- Awards: Goldman Environmental Prize (2004)

= Rashida Bee =

Indian activist from Bhopal

Rashida Bee is an Indian activist from Bhopal. She was awarded the Goldman Environmental Prize in 2004, together with Champa Devi Shukla. The two have struggled for justice for the surviving victims of the 1984 Bhopal disaster, when 20,000 people were killed, and organized campaigns and trials against those responsible for the disaster.

== Bhopal gas tragedy ==
Rashida Bee along with Champa Devi Shukla, both survivors of the infamous Bhopal gas tragedy in 1984, led an international campaign against Dow Chemical and its subsidiary Union Carbide and to get justice for the victims of that December night. In 1999, along with other victims, they filed a class-action lawsuit against Union Carbide. In 2002, they organised a 19-day hunger strike in New Delhi, demanding that the former Union Carbide CEO Warren Anderson face a criminal trial in Bhopal. They also called for Dow to provide long-term health care for survivors and their children, clean up the former Union Carbide site, and supply economic support to survivors who can no longer work due to illness.

== Awards ==
On the 20th anniversary of the Bhopal Gas Tragedy, in 2004, Bee and Shukla received the Goldman Environmental Prize awarded in a ceremony in San Francisco, California, on 19 April.

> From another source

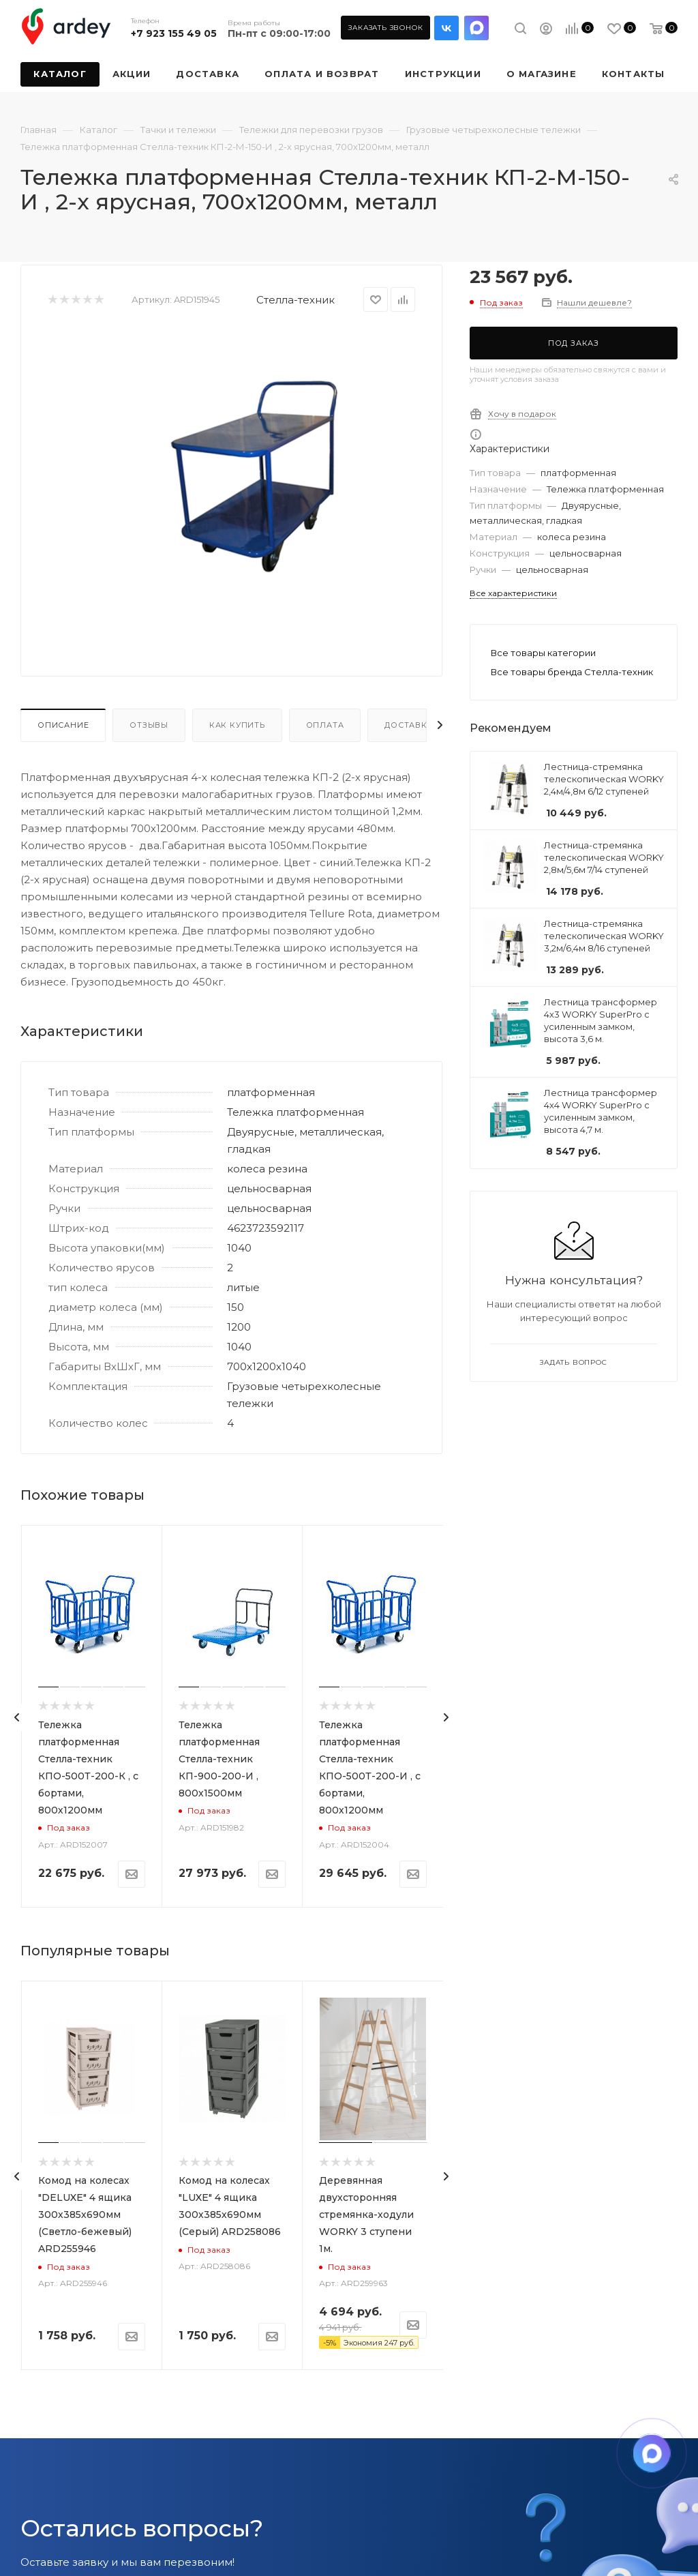 This screenshot has width=698, height=2576. Describe the element at coordinates (572, 671) in the screenshot. I see `Все товары бренда Стелла-техник` at that location.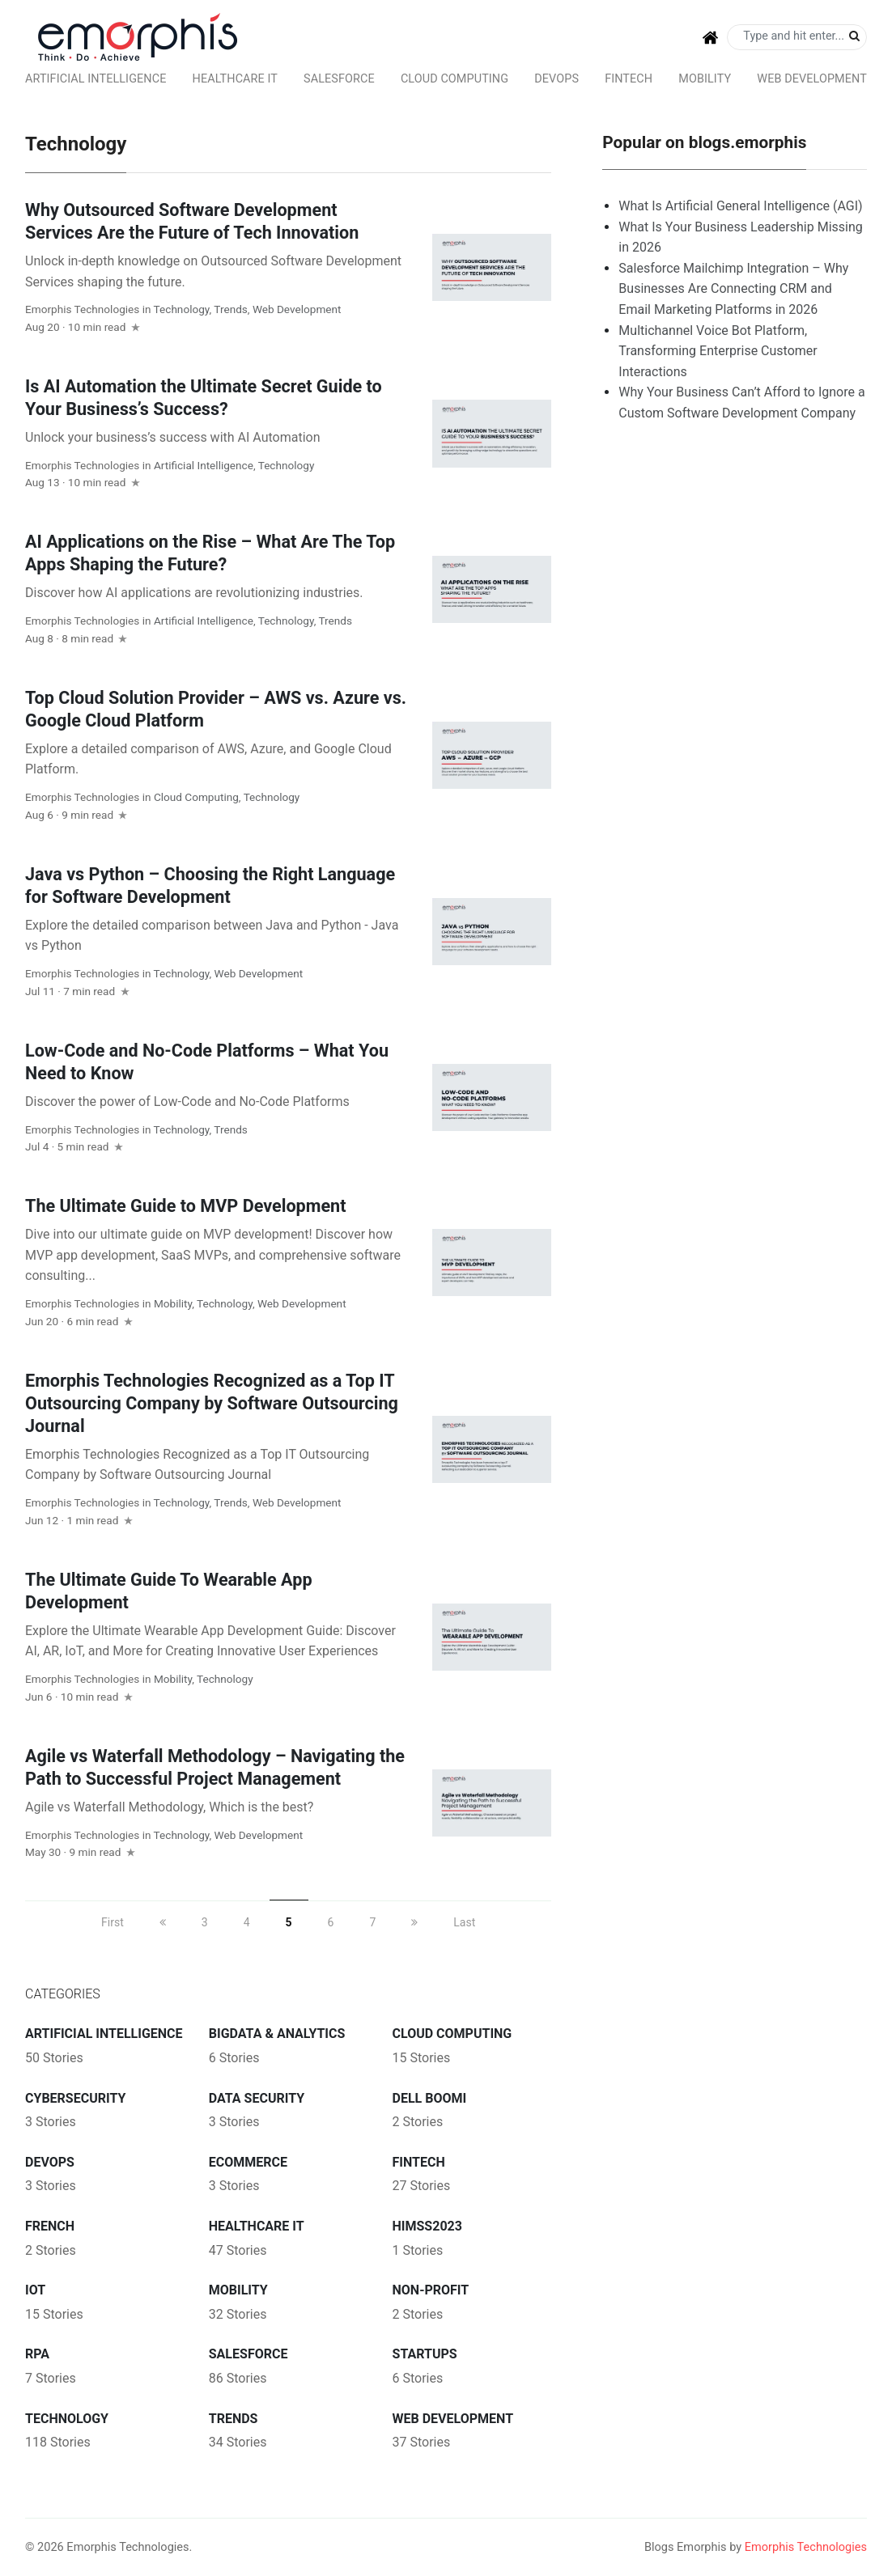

Bee used the award money to open Chingari Trust, a trust to provide medical help to children born with defects. It has registered 300 children up to 12 years old. Space constraints, however, only allow them to accommodate 60 children a day. The centre has a speech therapist, physiotherapist, special educators and doctors. The trust also provides employment for people who cannot work because of sickness.

== Personal life ==
Bee works at the Central Government Press, where she is a junior binder.